▸ **What to work on**
Go through the data underneath and report how many lines hold the string "Spanish", giving only the number.
*** Begin section ***
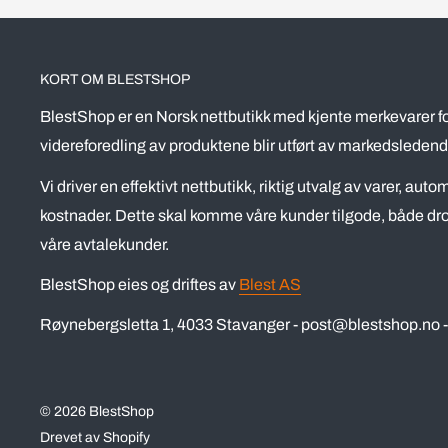
KORT OM BLESTSHOP
BlestShop er en Norsk nettbutikk med kjente merkevarer fo
videreforedling av produktene blir utført av markedsledend
Vi driver en effektivt nettbutikk, riktig utvalg av varer, aut
kostnader. Dette skal komme våre kunder tilgode, både dro
våre avtalekunder.
BlestShop eies og driftes av
Blest AS
Røynebergsletta 1, 4033 Stavanger - post@blestshop.no - 
© 2026 BlestShop
Drevet av Shopify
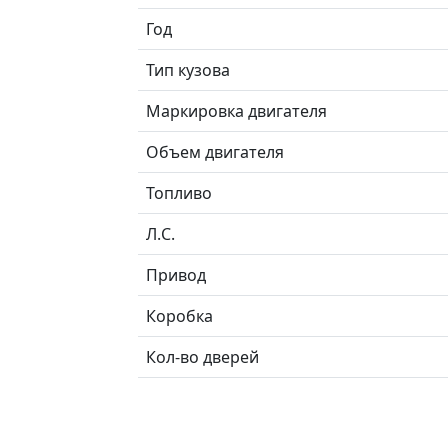
Год
Тип кузова
Маркировка двигателя
Объем двигателя
Топливо
Л.C.
Привод
Коробка
Кол-во дверей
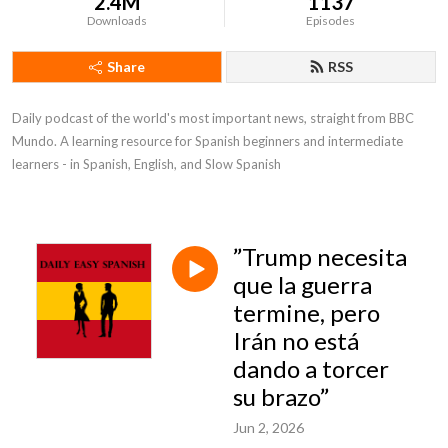
2.4M
1137
Downloads
Episodes
Share
RSS
Daily podcast of the world's most important news, straight from BBC 
Mundo. A learning resource for Spanish beginners and intermediate 
learners - in Spanish, English, and Slow Spanish
”Trump necesita
que la guerra
termine, pero
Irán no está
dando a torcer
su brazo”
Jun 2, 2026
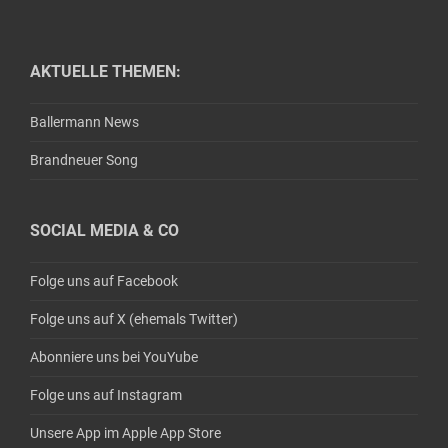
AKTUELLE THEMEN:
Ballermann News
Brandneuer Song
SOCIAL MEDIA & CO
Folge uns auf Facebook
Folge uns auf X (ehemals Twitter)
Abonniere uns bei YouYube
Folge uns auf Instagram
Unsere App im Apple App Store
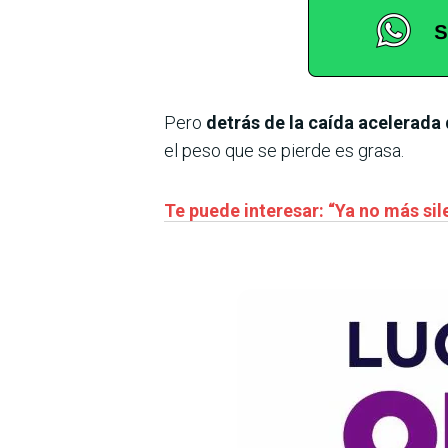
Pero
detrás de la caída acelerada
el peso que se pierde es grasa.
Te puede interesar: “Ya no más sil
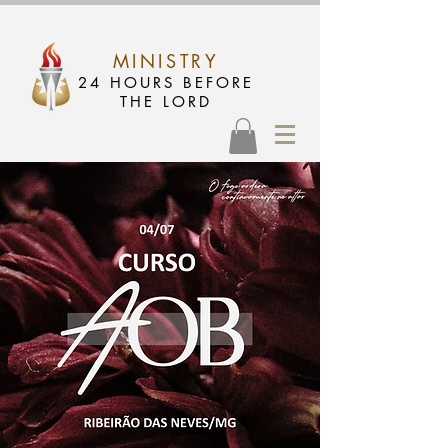
MINISTRY
24 HOURS BEFORE
THE LORD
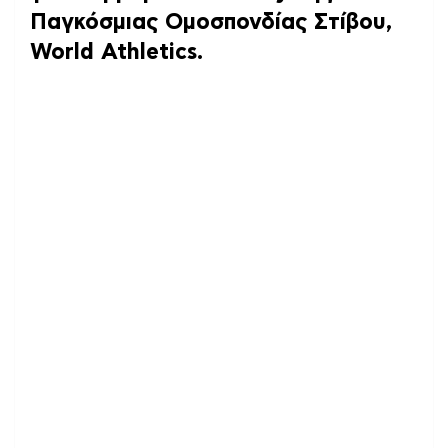
Παγκόσμιας Ομοσπονδίας Στίβου,
World Athletics.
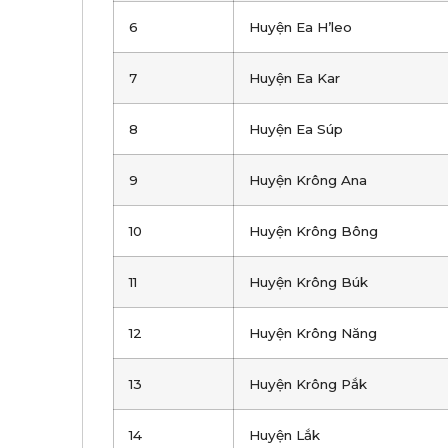
6
Huyện Ea H’leo
7
Huyện Ea Kar
8
Huyện Ea Súp
9
Huyện Krông Ana
10
Huyện Krông Bông
11
Huyện Krông Búk
12
Huyện Krông Năng
13
Huyện Krông Pắk
14
Huyện Lắk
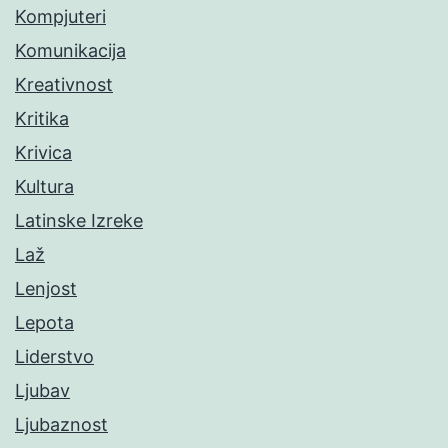
Kompjuteri
Komunikacija
Kreativnost
Kritika
Krivica
Kultura
Latinske Izreke
Laž
Lenjost
Lepota
Liderstvo
Ljubav
Ljubaznost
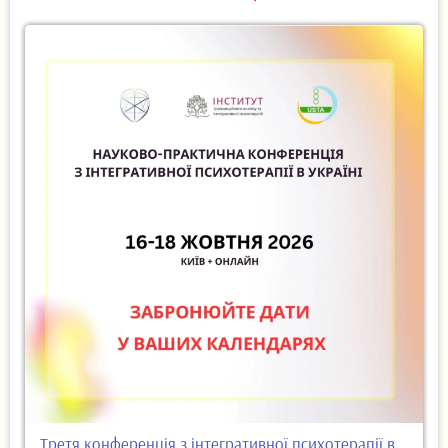
Третя конференція з інтегративної психотерапії в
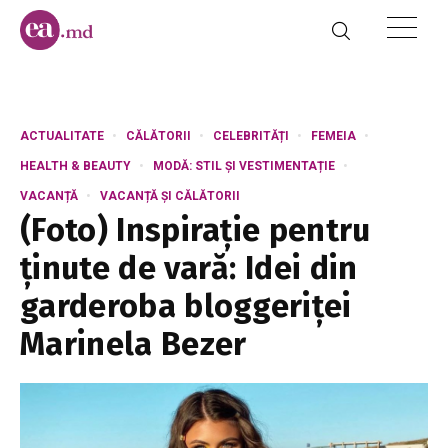
ACTUALITATE
CĂLĂTORII
CELEBRITĂȚI
FEMEIA
HEALTH & BEAUTY
MODĂ: STIL ȘI VESTIMENTAȚIE
VACANȚĂ
VACANȚĂ ȘI CĂLĂTORII
(Foto) Inspirație pentru
ținute de vară: Idei din
garderoba bloggeriței
Marinela Bezer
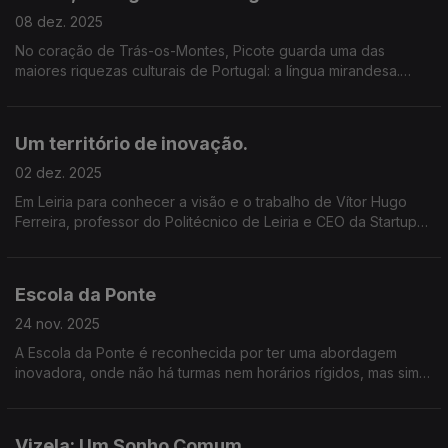
08 dez. 2025
No coração de Trás-os-Montes, Picote guarda uma das
maiores riquezas culturais de Portugal: a língua mirandesa.
Neste episódio, viajamos até ao Planalto Mirandês com
António Bárbolo Alves.
Um território de inovação.
02 dez. 2025
Em Leiria para conhecer a visão e o trabalho de Vítor Hugo
Ferreira, professor do Politécnico de Leiria e CEO da Startup
Leiria.
Escola da Ponte
24 nov. 2025
A Escola da Ponte é reconhecida por ter uma abordagem
inovadora, onde não há turmas nem horários rígidos, mas sim
projetos, autonomia e responsabilidade partilhada entre alunos
e professores.
Vizela: Um Sonho Comum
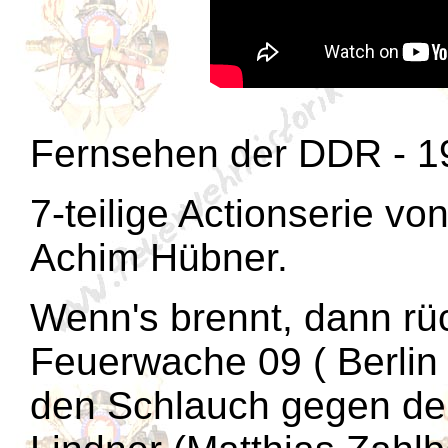
Fernsehen der DDR - 1
7-teilige Actionserie vo
Achim Hübner.
Wenn's brennt, dann rü
Feuerwache 09 ( Berlin
den Schlauch gegen den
*** End section ***
▸ **Task response**
2